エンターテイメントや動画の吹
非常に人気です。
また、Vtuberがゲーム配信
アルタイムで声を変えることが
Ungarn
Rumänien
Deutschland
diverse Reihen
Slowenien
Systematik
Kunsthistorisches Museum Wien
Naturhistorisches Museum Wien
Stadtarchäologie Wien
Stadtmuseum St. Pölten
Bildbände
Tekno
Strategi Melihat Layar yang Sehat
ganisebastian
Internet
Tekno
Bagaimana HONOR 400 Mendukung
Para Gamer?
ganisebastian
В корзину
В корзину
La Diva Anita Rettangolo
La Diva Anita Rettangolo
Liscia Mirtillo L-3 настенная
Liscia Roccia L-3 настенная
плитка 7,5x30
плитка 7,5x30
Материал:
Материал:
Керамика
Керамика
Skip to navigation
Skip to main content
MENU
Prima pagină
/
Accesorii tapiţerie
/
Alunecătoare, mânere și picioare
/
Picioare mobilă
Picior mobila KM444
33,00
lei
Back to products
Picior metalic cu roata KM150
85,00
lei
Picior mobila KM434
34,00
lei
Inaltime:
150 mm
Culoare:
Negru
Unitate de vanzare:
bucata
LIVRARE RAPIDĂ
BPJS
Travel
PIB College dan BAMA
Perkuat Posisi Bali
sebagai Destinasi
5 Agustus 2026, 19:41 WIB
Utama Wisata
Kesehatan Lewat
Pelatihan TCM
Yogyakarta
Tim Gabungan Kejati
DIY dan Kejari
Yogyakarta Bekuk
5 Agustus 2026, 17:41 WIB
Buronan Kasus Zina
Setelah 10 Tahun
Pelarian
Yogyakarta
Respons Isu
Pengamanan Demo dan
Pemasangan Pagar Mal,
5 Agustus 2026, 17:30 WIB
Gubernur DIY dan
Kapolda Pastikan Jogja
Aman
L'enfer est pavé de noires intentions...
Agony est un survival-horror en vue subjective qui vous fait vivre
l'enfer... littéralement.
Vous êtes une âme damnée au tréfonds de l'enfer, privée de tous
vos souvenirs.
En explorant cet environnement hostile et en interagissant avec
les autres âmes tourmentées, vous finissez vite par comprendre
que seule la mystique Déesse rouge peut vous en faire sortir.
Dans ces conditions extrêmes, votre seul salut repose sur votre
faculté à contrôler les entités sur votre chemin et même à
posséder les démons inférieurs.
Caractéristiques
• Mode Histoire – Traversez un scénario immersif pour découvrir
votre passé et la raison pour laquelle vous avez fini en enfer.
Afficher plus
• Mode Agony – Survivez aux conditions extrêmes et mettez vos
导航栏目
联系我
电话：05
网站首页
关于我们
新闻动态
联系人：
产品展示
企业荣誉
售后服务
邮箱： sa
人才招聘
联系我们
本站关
◇ ◇ ◇
(TASK INSTRUCTIONS) Using the data above, reproduce exactly the lines from the line that contains "LIVRARE RAPIDĂ" through the line that contains "Vous êtes une", including both.

(SOLUTION TO THIS PROBLEM)
LIVRARE RAPIDĂ
BPJS
Travel
PIB College dan BAMA
Perkuat Posisi Bali
sebagai Destinasi
5 Agustus 2026, 19:41 WIB
Utama Wisata
Kesehatan Lewat
Pelatihan TCM
Yogyakarta
Tim Gabungan Kejati
DIY dan Kejari
Yogyakarta Bekuk
5 Agustus 2026, 17:41 WIB
Buronan Kasus Zina
Setelah 10 Tahun
Pelarian
Yogyakarta
Respons Isu
Pengamanan Demo dan
Pemasangan Pagar Mal,
5 Agustus 2026, 17:30 WIB
Gubernur DIY dan
Kapolda Pastikan Jogja
Aman
L'enfer est pavé de noires intentions...
Agony est un survival-horror en vue subjective qui vous fait vivre
l'enfer... littéralement.
Vous êtes une âme damnée au tréfonds de l'enfer, privée de tous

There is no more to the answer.